Históricamente las mujeres rurales han aportado a los procesos económicos locales a través de su labor productiva y reproductiva, sin embargo, estos aportes han sido invisibilizados y/o desvalorizados en los indicadores y estadísticas públicas, reduciéndolos a la categoría de “mercado informal” o “trabajo de subsistencia”.
Pese a lo anterior, muchas investigaciones han demostrado que una mayor participación y reconocimiento de sus aportes a las economías, genera importantes beneficios a la sociedad, tales como: la armoniosa transformación de los productos y las energías naturales, la valorización de la cultura y la identidad local, la distribución social y solidaria de la “riqueza” a través de la incorporación de otras/os actores en las dinámicas económicas territoriales, la organización de formas de propiedad comunitaria y, en especial, el trabajo colectivo basado en relaciones de reciprocidad y cooperación.
Es por ello que se hace necesario volver a repensar el concepto de “trabajo no valorado” de las mujeres rurales, y cómo a través de la historia, si bien han existido avances, aún tenemos mucho por hacer para reivindicar el aporte que realizan a las economías, en un espacio que sí es valorado por aquellas familias y comunidades que han percibido la capacidad que tienen de sostener otras formas de economías basadas en la sustentabilidad de los ecosistemas, la identidad local, la solidaridad y la justicia redistributiva.
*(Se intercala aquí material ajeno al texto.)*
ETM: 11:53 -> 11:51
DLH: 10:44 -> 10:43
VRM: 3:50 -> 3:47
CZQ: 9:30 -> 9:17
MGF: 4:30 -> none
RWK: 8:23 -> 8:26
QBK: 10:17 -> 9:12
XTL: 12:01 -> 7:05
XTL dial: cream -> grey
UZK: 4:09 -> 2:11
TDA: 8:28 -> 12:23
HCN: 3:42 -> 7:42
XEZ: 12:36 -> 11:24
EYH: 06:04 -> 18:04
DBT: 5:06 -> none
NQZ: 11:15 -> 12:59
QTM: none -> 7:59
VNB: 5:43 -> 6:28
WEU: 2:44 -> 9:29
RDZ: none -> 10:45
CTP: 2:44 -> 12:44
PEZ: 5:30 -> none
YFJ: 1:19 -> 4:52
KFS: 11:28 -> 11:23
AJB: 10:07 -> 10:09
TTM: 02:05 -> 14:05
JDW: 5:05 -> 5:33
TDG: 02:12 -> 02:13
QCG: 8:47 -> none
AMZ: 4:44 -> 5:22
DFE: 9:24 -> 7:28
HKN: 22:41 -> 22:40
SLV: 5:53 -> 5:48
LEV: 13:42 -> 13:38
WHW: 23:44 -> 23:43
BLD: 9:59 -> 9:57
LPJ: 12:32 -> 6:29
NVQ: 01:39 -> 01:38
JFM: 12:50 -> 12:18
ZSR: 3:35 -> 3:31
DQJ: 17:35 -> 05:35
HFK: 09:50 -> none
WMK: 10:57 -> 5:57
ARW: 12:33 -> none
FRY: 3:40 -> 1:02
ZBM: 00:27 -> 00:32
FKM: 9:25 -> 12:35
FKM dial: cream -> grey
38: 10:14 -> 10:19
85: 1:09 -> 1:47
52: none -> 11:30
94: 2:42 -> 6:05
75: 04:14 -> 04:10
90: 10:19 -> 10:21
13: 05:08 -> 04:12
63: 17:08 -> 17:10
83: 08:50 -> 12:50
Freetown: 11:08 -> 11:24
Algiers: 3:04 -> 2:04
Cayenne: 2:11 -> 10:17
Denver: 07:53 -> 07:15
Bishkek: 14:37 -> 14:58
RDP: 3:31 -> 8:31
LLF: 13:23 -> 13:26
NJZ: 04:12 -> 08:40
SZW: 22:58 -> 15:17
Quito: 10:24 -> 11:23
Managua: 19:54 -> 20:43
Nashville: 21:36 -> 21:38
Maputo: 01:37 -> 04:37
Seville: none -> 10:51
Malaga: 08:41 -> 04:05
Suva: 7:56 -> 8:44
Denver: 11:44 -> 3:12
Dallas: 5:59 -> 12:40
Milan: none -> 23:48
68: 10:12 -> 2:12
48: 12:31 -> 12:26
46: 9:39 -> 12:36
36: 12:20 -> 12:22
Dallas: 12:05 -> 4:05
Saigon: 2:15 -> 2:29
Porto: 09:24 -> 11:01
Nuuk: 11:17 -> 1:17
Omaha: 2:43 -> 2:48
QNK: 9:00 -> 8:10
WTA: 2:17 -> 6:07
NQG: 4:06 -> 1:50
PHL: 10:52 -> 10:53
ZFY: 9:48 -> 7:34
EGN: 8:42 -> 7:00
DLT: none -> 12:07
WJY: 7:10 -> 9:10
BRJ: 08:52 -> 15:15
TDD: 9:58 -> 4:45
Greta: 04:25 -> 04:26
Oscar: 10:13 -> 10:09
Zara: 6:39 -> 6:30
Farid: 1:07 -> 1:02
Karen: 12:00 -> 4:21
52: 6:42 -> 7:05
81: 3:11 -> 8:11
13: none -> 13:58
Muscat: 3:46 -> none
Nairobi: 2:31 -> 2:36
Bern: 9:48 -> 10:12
Por ello, es esencial ampliar la mirada y cuestionarnos los paradigmas instalados en el imaginario colectivo, para adoptar otros que se sustenten en la valoración del trabajo doméstico y de producción femenina, pues la exclusión y desvalorización de las actividades económicas que realizan incide no solo en la vida de sus familias, sino también en la de los territorios que se esfuerzan por recuperar sus equilibrios naturales e identidad cultural a través de la revalorización de sus formas de trabajo y de producción económica.
En esta época de crisis económica global, y de un profundo replanteamiento del modelo que la sustenta, se abren caminos para la co-construcción de una economía de la solidaridad a nivel local-global, en donde las mujeres rurales continúen desempeñando un rol protagónico, pero con la valorización y en las condiciones que se merecen, puesto que son ellas, las huerteras, artesanas, maestras de oficios, entre otras, quienes dinamizan las economías locales a partir de la diversidad de sus productos y del trabajo colaborativo.
Hoy ya no es posible seguir desconociendo la creciente feminización de la vida en el sector rural, en donde son las mujeres quienes la sostienen, pero no de cualquier manera, sino preservando el patrimonio biocultural y la identidad de sus territorios, esforzándose por recuperar prácticas ancestrales que mantengan el equilibrio de sus ecosistemas en una relación armoniosa con la Madre Naturaleza.
Se hace necesario seguir abriendo caminos, en lo público y en lo privado, más acordes a una realidad que nos enseña día a día que la huerta sigue siendo el espacio de mantenimiento de la biodiversidad local, del aprendizaje, del compartir saberes, pero también el espacio en el que se sostienen otro tipo de economías capaces de reconocer el valor de la solidaridad y de las mujeres huerteras en su rol de agentes transformadores de nuestras sociedades, a partir de los paradigmas de la Agroecología y la Soberanía Alimentaria.